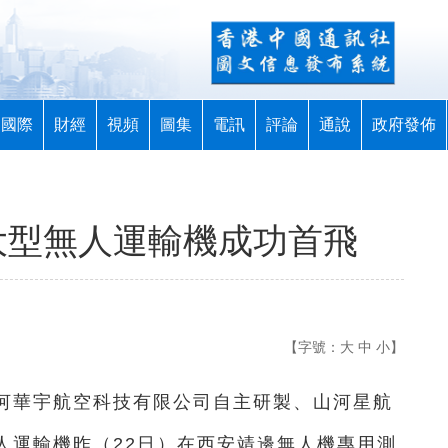
國際
財經
視頻
圖集
電訊
評論
通說
政府發佈
大型無人運輸機成功首飛
【字號：
大
中
小
】
山河華宇航空科技有限公司自主研製、山河星航
無人運輸機昨（
22日）
在西安靖邊無人機專用測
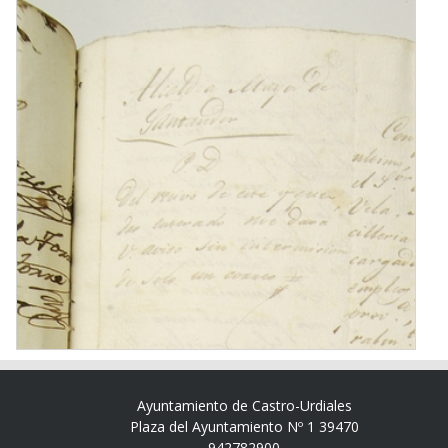
Ayuntamiento de Castro-Urdiales
Plaza del Ayuntamiento Nº 1 39470
942782900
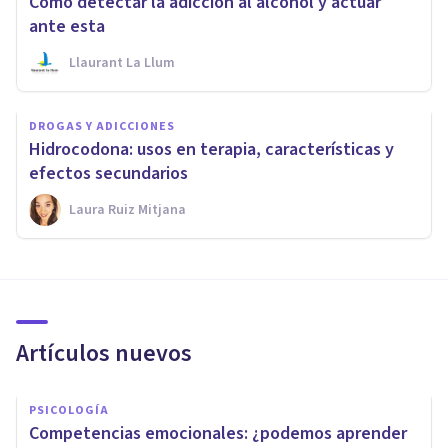
Cómo detectar la adicción al alcohol y actuar
ante esta
Llaurant La Llum
DROGAS Y ADICCIONES
Hidrocodona: usos en terapia, características y
efectos secundarios
Laura Ruiz Mitjana
Artículos nuevos
PSICOLOGÍA
Competencias emocionales: ¿podemos aprender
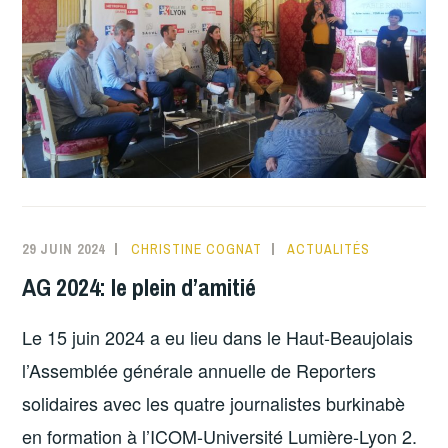
29 JUIN 2024
CHRISTINE COGNAT
ACTUALITÉS
AG 2024: le plein d’amitié
Le 15 juin 2024 a eu lieu dans le Haut-Beaujolais
l’Assemblée générale annuelle de Reporters
solidaires avec les quatre journalistes burkinabè
en formation à l’ICOM-Université Lumière-Lyon 2.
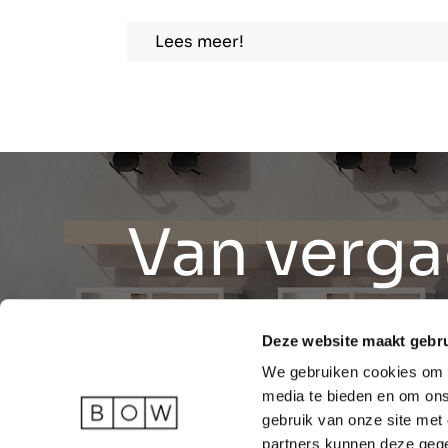
Lees meer!
Van verga
tot belbox
Deze website maakt gebru
We gebruiken cookies om c
daartusse
media te bieden en om ons
gebruik van onze site met
partners kunnen deze gege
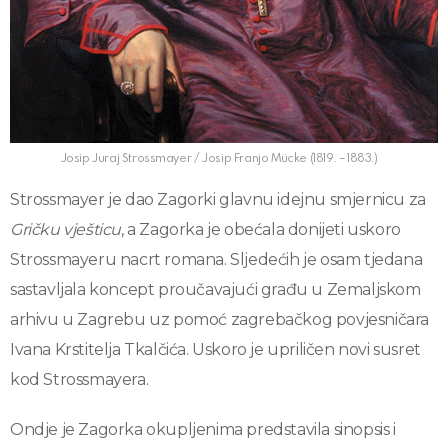
Josip Juraj Strossmayer / Josip Franjo Mücke (1819. – 1883.)
Strossmayer je dao Zagorki glavnu idejnu smjernicu za
Gričku vješticu
, a Zagorka je obećala donijeti uskoro
Strossmayeru nacrt romana. Sljedećih je osam tjedana
sastavljala koncept proučavajući građu u Zemaljskom
arhivu u Zagrebu uz pomoć zagrebačkog povjesničara
Ivana Krstitelja Tkalčića. Uskoro je upriličen novi susret
kod Strossmayera.
Ondje je Zagorka okupljenima predstavila sinopsis i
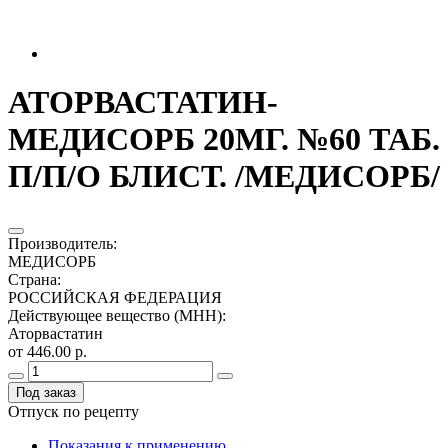
АТОРВАСТАТИН-
МЕДИСОРБ 20МГ. №60 ТАБ.
П/П/О БЛИСТ. /МЕДИСОРБ/
Производитель
:
МЕДИСОРБ
Страна
:
РОССИЙСКАЯ ФЕДЕРАЦИЯ
Действующее вещество (МНН)
:
Аторвастатин
от 446.00 р.
Под заказ
Отпуск по рецепту
Показания к применению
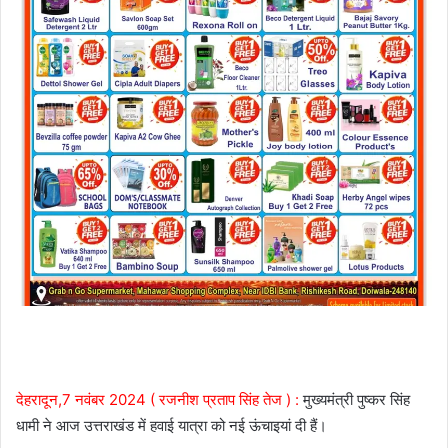
देहरादून,7 नवंबर 2024 ( रजनीश प्रताप सिंह तेज ) :
मुख्यमंत्री पुष्कर सिंह
धामी ने आज उत्तराखंड में हवाई यात्रा को नई ऊंचाइयां दी हैं।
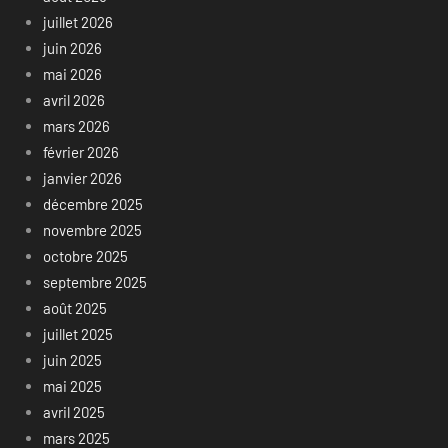
juillet 2026
juin 2026
mai 2026
avril 2026
mars 2026
février 2026
janvier 2026
décembre 2025
novembre 2025
octobre 2025
septembre 2025
août 2025
juillet 2025
juin 2025
mai 2025
avril 2025
mars 2025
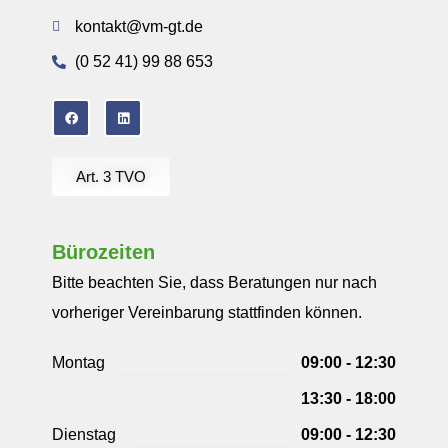
kontakt@vm-gt.de
(0 52 41) 99 88 653
Art. 3 TVO
Bürozeiten
Bitte beachten Sie, dass Beratungen nur nach
vorheriger Vereinbarung stattfinden können.
Montag
09:00 - 12:30
13:30 - 18:00
Dienstag
09:00 - 12:30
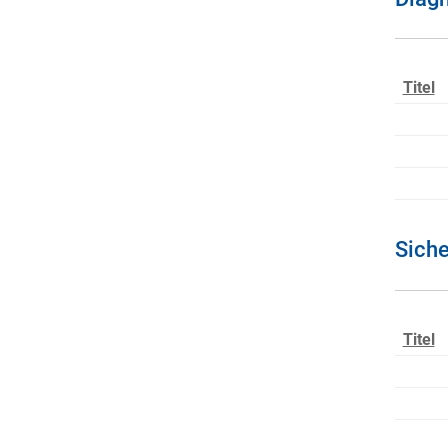
Titel
Siche
Titel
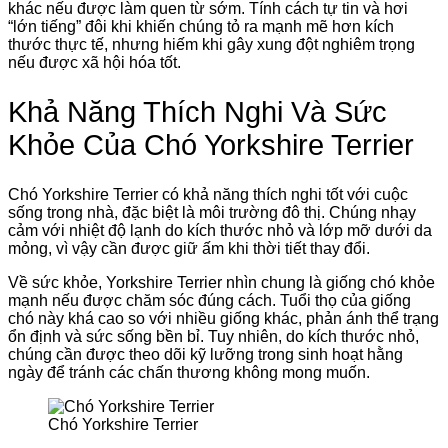
khác nếu được làm quen từ sớm. Tính cách tự tin và hơi
“lớn tiếng” đôi khi khiến chúng tỏ ra mạnh mẽ hơn kích
thước thực tế, nhưng hiếm khi gây xung đột nghiêm trọng
nếu được xã hội hóa tốt.
Khả Năng Thích Nghi Và Sức
Khỏe Của Chó Yorkshire Terrier
Chó Yorkshire Terrier có khả năng thích nghi tốt với cuộc
sống trong nhà, đặc biệt là môi trường đô thị. Chúng nhạy
cảm với nhiệt độ lạnh do kích thước nhỏ và lớp mỡ dưới da
mỏng, vì vậy cần được giữ ấm khi thời tiết thay đổi.
Về sức khỏe, Yorkshire Terrier nhìn chung là giống chó khỏe
mạnh nếu được chăm sóc đúng cách. Tuổi thọ của giống
chó này khá cao so với nhiều giống khác, phản ánh thể trạng
ổn định và sức sống bền bỉ. Tuy nhiên, do kích thước nhỏ,
chúng cần được theo dõi kỹ lưỡng trong sinh hoạt hằng
ngày để tránh các chấn thương không mong muốn.
Chó Yorkshire Terrier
------------------------------------------------------------------------
Could you print the listing above word for word, without its pictures?

■ **EXERCISE RESPONSE**:
國際
財經
視頻
圖集
電訊
評論
通說
政府發佈
大型無人運輸機成功首飛
【字號：
大
中
小
】
山河華宇航空科技有限公司自主研製、山河星航
無人運輸機昨（
22日）
在西安靖邊無人機專用測
Ayuntamiento de Castro-Urdiales
Plaza del Ayuntamiento Nº 1 39470
942782900
Cómo detectar la adicción al alcohol y actuar
ante esta
Llaurant La Llum
DROGAS Y ADICCIONES
Hidrocodona: usos en terapia, características y
efectos secundarios
Laura Ruiz Mitjana
Artículos nuevos
PSICOLOGÍA
Competencias emocionales: ¿podemos aprender
29 JUIN 2024
CHRISTINE COGNAT
ACTUALITÉS
AG 2024: le plein d’amitié
Le 15 juin 2024 a eu lieu dans le Haut-Beaujolais
l’Assemblée générale annuelle de Reporters
solidaires avec les quatre journalistes burkinabè
en formation à l’ICOM-Université Lumière-Lyon 2.
Lees meer!
Van verga
tot belbox
Deze website maakt gebru
We gebruiken cookies om c
daartusse
media te bieden en om ons
gebruik van onze site met
partners kunnen deze gege
Josip Juraj Strossmayer / Josip Franjo Mücke (1819. – 1883.)
Strossmayer je dao Zagorki glavnu idejnu smjernicu za
Gričku vješticu
, a Zagorka je obećala donijeti uskoro
Strossmayeru nacrt romana. Sljedećih je osam tjedana
sastavljala koncept proučavajući građu u Zemaljskom
arhivu u Zagrebu uz pomoć zagrebačkog povjesničara
Ivana Krstitelja Tkalčića. Uskoro je upriličen novi susret
kod Strossmayera.
Ondje je Zagorka okupljenima predstavila sinopsis i
АТОРВАСТАТИН-
МЕДИСОРБ 20МГ. №60 ТАБ.
П/П/О БЛИСТ. /МЕДИСОРБ/
Производитель
:
МЕДИСОРБ
Страна
:
РОССИЙСКАЯ ФЕДЕРАЦИЯ
Действующее вещество (МНН)
:
Аторвастатин
от 446.00 р.
Под заказ
Отпуск по рецепту
Показания к применению
देहरादून,7 नवंबर 2024 ( रजनीश प्रताप सिंह तेज ) :
मुख्यमंत्री पुष्कर सिंह
धामी ने आज उत्तराखंड में हवाई यात्रा को नई ऊंचाइयां दी हैं।
juillet 2026
juin 2026
mai 2026
avril 2026
mars 2026
février 2026
janvier 2026
décembre 2025
novembre 2025
octobre 2025
septembre 2025
août 2025
juillet 2025
juin 2025
mai 2025
avril 2025
mars 2025
kontakt@vm-gt.de
(0 52 41) 99 88 653
Art. 3 TVO
Bürozeiten
Bitte beachten Sie, dass Beratungen nur nach
vorheriger Vereinbarung stattfinden können.
Montag
09:00 - 12:30
13:30 - 18:00
Dienstag
09:00 - 12:30
Titel
Siche
Titel
khác nếu được làm quen từ sớm. Tính cách tự tin và hơi
“lớn tiếng” đôi khi khiến chúng tỏ ra mạnh mẽ hơn kích
thước thực tế, nhưng hiếm khi gây xung đột nghiêm trọng
nếu được xã hội hóa tốt.
Khả Năng Thích Nghi Và Sức
Khỏe Của Chó Yorkshire Terrier
Chó Yorkshire Terrier có khả năng thích nghi tốt với cuộc
sống trong nhà, đặc biệt là môi trường đô thị. Chúng nhạy
cảm với nhiệt độ lạnh do kích thước nhỏ và lớp mỡ dưới da
mỏng, vì vậy cần được giữ ấm khi thời tiết thay đổi.
Về sức khỏe, Yorkshire Terrier nhìn chung là giống chó khỏe
mạnh nếu được chăm sóc đúng cách. Tuổi thọ của giống
chó này khá cao so với nhiều giống khác, phản ánh thể trạng
ổn định và sức sống bền bỉ. Tuy nhiên, do kích thước nhỏ,
chúng cần được theo dõi kỹ lưỡng trong sinh hoạt hằng
ngày để tránh các chấn thương không mong muốn.
Chó Yorkshire Terrier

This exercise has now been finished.